I have a WPF project in which I have a window with custom Close logic. I want some code to run when a user closes a window. I know of two ways to do this and I'm wondering which is better:
Option 1) Handle the base.Closing event.
Option 2) Override the OnClosing method.
Here's some sample code:
public partial class MainWindow : Window
{
public MainWindow()
{
InitializeComponent();
base.Closing += this.MainWindow_Closing;
}
//Option 1
void MainWindow_Closing(object sender, System.ComponentModel.CancelEventArgs e)
{
//close logic here, or
}
//Option 2
protected override void OnClosing(System.ComponentModel.CancelEventArgs e)
{
//close logic here
base.OnClosing(e);
}
}
The only difference I can find between the two options is cosmetic. I like Option 2 better because it just looks cleaner to me. I prefer overriding methods to handling events.
Are there any other differences between these two options? I know that Option 1 is provided for some other class to handle this window's Closing event.
Edit: I forgot to mention that I'm using .Net 4.0. It looks like .Net 4.5 has an OnFormClosing event that deprecates the OnClosing event. I have not used the OnFormClosing event.

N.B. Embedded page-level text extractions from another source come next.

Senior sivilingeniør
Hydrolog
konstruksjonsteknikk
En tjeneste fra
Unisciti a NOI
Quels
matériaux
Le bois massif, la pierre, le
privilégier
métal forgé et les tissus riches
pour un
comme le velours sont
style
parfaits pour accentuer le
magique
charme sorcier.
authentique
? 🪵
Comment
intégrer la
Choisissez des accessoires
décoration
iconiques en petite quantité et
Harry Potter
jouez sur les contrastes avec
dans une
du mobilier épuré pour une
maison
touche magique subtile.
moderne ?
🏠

The major difference is with the override you determine when the base code is called. When consuming the event, you have no control over that. When consuming the event, you are in essence, the base code.
This is an important difference at times because if there are consumers of the event but you need to do work before they get called, then you need the override.

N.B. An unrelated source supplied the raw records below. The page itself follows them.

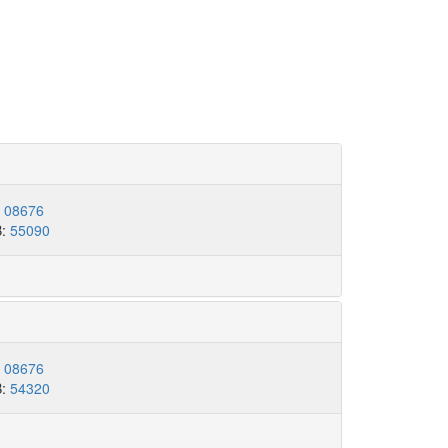
:
08676
B:
55090
:
08676
B:
54320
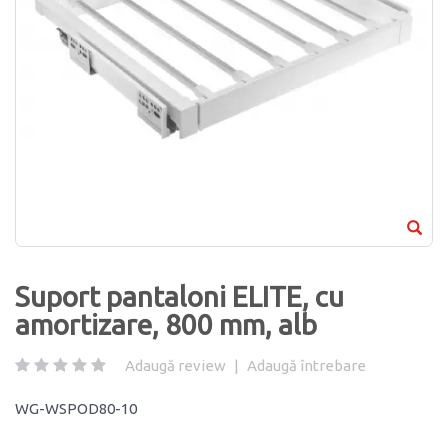
Suport pantaloni ELITE, cu
amortizare, 800 mm, alb
Adaugă review
|
Adaugă întrebare
WG-WSPOD80-10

In this case--probably not a big difference.
A class listening to its own events is a bit silly. It is however the way designers work, they were written to generate the event handler assignment instead of auto-generating the method override. Since you are not using a designer and writing the event handler assignment yourself, you should definitely favor the override. One less thing you can do wrong, you can't forget to write the assignment.
It only truly matters if you (or another programmer) derives a class from your MainWindow class. Now you have a choice on how to write your OnClosing() method:
add your custom code before the base.OnClosing() call. You allow the derived class to change the decision you made. In other words, for this event the programmer could force e.Cancel back to false. This is the normal way.

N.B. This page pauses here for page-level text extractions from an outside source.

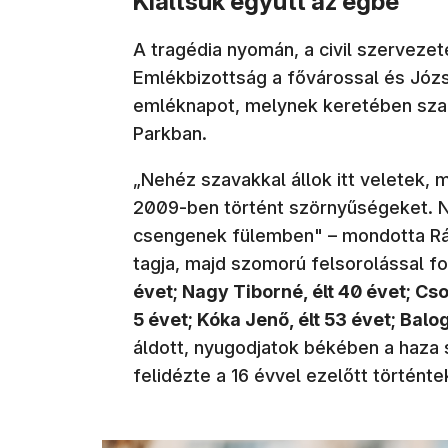
Kiáltsuk együtt az égbe
A tragédia nyomán, a civil szerveze
Emlékbizottság a fővárossal és Józ
emléknapot, melynek keretében szaba
Parkban.
„Nehéz szavakkal állok itt veletek, 
2009-ben történt szörnyűségeket. Ne
csengenek fülemben" – mondotta Rác
tagja, majd szomorú felsorolással fo
évet; Nagy Tiborné, élt 40 évet; Cso
5 évet; Kóka Jenő, élt 53 évet; Balo
áldott, nyugodjatok békében a haza sí
felidézte a 16 évvel ezelőtt történte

call base.OnClosing() first, then add your custom code. That puts you firmly in control with no option for the derived class to override your decision. You do this when your decision matters most and/or a derived class cannot possibly override your choice correctly, perhaps because only you have access to private info.
not call base.OnClosing(). This prevents the derived code from seeing the event at all. You'd do this when you drastically change the event handling. For this event for example when you cancel the close and, say, hide the window.